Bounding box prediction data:
________________________________________
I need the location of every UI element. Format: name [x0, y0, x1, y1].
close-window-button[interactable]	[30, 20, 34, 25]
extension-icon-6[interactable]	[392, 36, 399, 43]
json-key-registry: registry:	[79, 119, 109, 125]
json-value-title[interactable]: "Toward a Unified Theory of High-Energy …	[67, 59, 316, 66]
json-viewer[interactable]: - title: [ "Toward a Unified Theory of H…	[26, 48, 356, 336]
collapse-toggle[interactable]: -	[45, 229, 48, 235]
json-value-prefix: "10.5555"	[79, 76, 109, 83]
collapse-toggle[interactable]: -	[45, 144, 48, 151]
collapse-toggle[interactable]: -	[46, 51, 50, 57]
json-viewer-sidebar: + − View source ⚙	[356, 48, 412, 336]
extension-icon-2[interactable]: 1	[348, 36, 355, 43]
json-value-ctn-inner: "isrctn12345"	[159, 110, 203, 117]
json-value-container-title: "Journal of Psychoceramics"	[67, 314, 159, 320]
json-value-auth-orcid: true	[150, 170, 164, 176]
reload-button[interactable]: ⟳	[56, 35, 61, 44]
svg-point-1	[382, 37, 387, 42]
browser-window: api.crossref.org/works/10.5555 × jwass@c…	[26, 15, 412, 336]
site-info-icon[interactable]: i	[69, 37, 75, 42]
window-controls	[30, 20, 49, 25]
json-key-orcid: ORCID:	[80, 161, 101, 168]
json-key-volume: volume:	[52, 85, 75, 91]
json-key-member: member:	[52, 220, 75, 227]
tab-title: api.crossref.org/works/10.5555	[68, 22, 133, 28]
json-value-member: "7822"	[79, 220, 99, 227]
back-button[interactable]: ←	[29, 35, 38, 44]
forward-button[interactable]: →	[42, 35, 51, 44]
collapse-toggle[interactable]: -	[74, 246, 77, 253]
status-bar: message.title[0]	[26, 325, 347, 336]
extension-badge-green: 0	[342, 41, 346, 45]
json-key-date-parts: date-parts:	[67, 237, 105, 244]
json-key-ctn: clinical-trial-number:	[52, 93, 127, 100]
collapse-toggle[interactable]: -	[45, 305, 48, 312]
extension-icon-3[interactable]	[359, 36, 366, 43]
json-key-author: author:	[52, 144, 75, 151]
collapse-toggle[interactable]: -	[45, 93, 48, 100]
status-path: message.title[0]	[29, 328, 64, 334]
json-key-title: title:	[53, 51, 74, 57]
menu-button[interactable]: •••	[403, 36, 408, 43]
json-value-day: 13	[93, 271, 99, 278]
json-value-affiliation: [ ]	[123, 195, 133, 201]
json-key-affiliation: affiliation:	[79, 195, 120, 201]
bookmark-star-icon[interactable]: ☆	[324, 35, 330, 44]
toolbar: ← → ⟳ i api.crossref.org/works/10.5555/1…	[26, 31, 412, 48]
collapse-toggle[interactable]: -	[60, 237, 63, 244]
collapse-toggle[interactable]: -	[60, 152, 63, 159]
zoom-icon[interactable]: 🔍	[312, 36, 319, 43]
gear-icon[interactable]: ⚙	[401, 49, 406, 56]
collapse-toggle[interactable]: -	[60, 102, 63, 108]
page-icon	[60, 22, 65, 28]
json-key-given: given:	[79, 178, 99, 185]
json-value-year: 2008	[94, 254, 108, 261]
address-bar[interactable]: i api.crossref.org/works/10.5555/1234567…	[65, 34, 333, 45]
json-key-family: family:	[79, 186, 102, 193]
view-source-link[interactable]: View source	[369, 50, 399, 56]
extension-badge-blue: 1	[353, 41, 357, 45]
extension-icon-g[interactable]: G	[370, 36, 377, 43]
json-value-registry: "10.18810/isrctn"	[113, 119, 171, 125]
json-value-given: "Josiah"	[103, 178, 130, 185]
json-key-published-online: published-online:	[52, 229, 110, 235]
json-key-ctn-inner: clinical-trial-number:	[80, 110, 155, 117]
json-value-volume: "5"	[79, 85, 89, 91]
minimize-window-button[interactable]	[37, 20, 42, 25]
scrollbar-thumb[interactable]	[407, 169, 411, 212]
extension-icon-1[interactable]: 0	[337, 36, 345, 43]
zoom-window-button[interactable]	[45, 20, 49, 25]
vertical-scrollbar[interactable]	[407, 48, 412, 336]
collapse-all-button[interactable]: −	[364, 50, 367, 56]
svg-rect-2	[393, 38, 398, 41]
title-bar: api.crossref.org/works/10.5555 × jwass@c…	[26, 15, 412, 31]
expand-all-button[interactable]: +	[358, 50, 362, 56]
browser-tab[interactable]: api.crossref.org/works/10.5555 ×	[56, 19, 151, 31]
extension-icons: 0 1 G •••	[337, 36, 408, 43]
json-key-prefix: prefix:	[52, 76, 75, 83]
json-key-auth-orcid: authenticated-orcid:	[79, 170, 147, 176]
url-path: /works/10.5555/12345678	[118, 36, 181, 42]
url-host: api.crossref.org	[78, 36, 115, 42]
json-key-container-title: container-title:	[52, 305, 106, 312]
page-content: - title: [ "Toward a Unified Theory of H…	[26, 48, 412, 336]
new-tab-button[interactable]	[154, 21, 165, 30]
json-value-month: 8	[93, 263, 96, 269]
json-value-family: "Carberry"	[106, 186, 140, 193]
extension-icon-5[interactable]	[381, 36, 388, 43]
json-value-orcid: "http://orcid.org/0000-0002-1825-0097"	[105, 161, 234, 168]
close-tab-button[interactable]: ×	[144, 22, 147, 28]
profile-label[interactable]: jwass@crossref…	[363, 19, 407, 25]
________________________________________
_Task prompt_.
Restate all of the entries above precisely.

_Your response_.
I need the location of every UI element. Format: name [x0, y0, x1, y1].
close-window-button[interactable]	[30, 20, 34, 25]
extension-icon-6[interactable]	[392, 36, 399, 43]
json-key-registry: registry:	[79, 119, 109, 125]
json-value-title[interactable]: "Toward a Unified Theory of High-Energy …	[67, 59, 316, 66]
json-viewer[interactable]: - title: [ "Toward a Unified Theory of H…	[26, 48, 356, 336]
collapse-toggle[interactable]: -	[45, 229, 48, 235]
json-value-prefix: "10.5555"	[79, 76, 109, 83]
collapse-toggle[interactable]: -	[45, 144, 48, 151]
collapse-toggle[interactable]: -	[46, 51, 50, 57]
json-viewer-sidebar: + − View source ⚙	[356, 48, 412, 336]
extension-icon-2[interactable]: 1	[348, 36, 355, 43]
json-value-ctn-inner: "isrctn12345"	[159, 110, 203, 117]
json-value-container-title: "Journal of Psychoceramics"	[67, 314, 159, 320]
json-value-auth-orcid: true	[150, 170, 164, 176]
reload-button[interactable]: ⟳	[56, 35, 61, 44]
svg-point-1	[382, 37, 387, 42]
browser-window: api.crossref.org/works/10.5555 × jwass@c…	[26, 15, 412, 336]
site-info-icon[interactable]: i	[69, 37, 75, 42]
window-controls	[30, 20, 49, 25]
json-key-orcid: ORCID:	[80, 161, 101, 168]
json-key-volume: volume:	[52, 85, 75, 91]
json-key-member: member:	[52, 220, 75, 227]
tab-title: api.crossref.org/works/10.5555	[68, 22, 133, 28]
json-value-member: "7822"	[79, 220, 99, 227]
back-button[interactable]: ←	[29, 35, 38, 44]
forward-button[interactable]: →	[42, 35, 51, 44]
collapse-toggle[interactable]: -	[74, 246, 77, 253]
status-bar: message.title[0]	[26, 325, 347, 336]
extension-badge-green: 0	[342, 41, 346, 45]
json-key-date-parts: date-parts:	[67, 237, 105, 244]
json-key-ctn: clinical-trial-number:	[52, 93, 127, 100]
collapse-toggle[interactable]: -	[45, 305, 48, 312]
extension-icon-3[interactable]	[359, 36, 366, 43]
json-key-author: author:	[52, 144, 75, 151]
collapse-toggle[interactable]: -	[45, 93, 48, 100]
status-path: message.title[0]	[29, 328, 64, 334]
json-key-title: title:	[53, 51, 74, 57]
menu-button[interactable]: •••	[403, 36, 408, 43]
json-value-day: 13	[93, 271, 99, 278]
json-value-affiliation: [ ]	[123, 195, 133, 201]
json-key-affiliation: affiliation:	[79, 195, 120, 201]
bookmark-star-icon[interactable]: ☆	[324, 35, 330, 44]
toolbar: ← → ⟳ i api.crossref.org/works/10.5555/1…	[26, 31, 412, 48]
collapse-toggle[interactable]: -	[60, 237, 63, 244]
collapse-toggle[interactable]: -	[60, 152, 63, 159]
zoom-icon[interactable]: 🔍	[312, 36, 319, 43]
gear-icon[interactable]: ⚙	[401, 49, 406, 56]
collapse-toggle[interactable]: -	[60, 102, 63, 108]
page-icon	[60, 22, 65, 28]
json-key-given: given:	[79, 178, 99, 185]
json-value-year: 2008	[94, 254, 108, 261]
address-bar[interactable]: i api.crossref.org/works/10.5555/1234567…	[65, 34, 333, 45]
json-key-family: family:	[79, 186, 102, 193]
view-source-link[interactable]: View source	[369, 50, 399, 56]
extension-badge-blue: 1	[353, 41, 357, 45]
extension-icon-g[interactable]: G	[370, 36, 377, 43]
json-value-registry: "10.18810/isrctn"	[113, 119, 171, 125]
json-value-given: "Josiah"	[103, 178, 130, 185]
json-key-published-online: published-online:	[52, 229, 110, 235]
json-key-ctn-inner: clinical-trial-number:	[80, 110, 155, 117]
json-value-volume: "5"	[79, 85, 89, 91]
minimize-window-button[interactable]	[37, 20, 42, 25]
scrollbar-thumb[interactable]	[407, 169, 411, 212]
extension-icon-1[interactable]: 0	[337, 36, 345, 43]
zoom-window-button[interactable]	[45, 20, 49, 25]
vertical-scrollbar[interactable]	[407, 48, 412, 336]
collapse-all-button[interactable]: −	[364, 50, 367, 56]
svg-rect-2	[393, 38, 398, 41]
title-bar: api.crossref.org/works/10.5555 × jwass@c…	[26, 15, 412, 31]
expand-all-button[interactable]: +	[358, 50, 362, 56]
browser-tab[interactable]: api.crossref.org/works/10.5555 ×	[56, 19, 151, 31]
extension-icons: 0 1 G •••	[337, 36, 408, 43]
json-key-prefix: prefix:	[52, 76, 75, 83]
json-key-auth-orcid: authenticated-orcid:	[79, 170, 147, 176]
url-path: /works/10.5555/12345678	[118, 36, 181, 42]
url-host: api.crossref.org	[78, 36, 115, 42]
json-key-container-title: container-title:	[52, 305, 106, 312]
page-content: - title: [ "Toward a Unified Theory of H…	[26, 48, 412, 336]
new-tab-button[interactable]	[154, 21, 165, 30]
json-value-month: 8	[93, 263, 96, 269]
json-value-family: "Carberry"	[106, 186, 140, 193]
extension-icon-5[interactable]	[381, 36, 388, 43]
json-value-orcid: "http://orcid.org/0000-0002-1825-0097"	[105, 161, 234, 168]
close-tab-button[interactable]: ×	[144, 22, 147, 28]
profile-label[interactable]: jwass@crossref…	[363, 19, 407, 25]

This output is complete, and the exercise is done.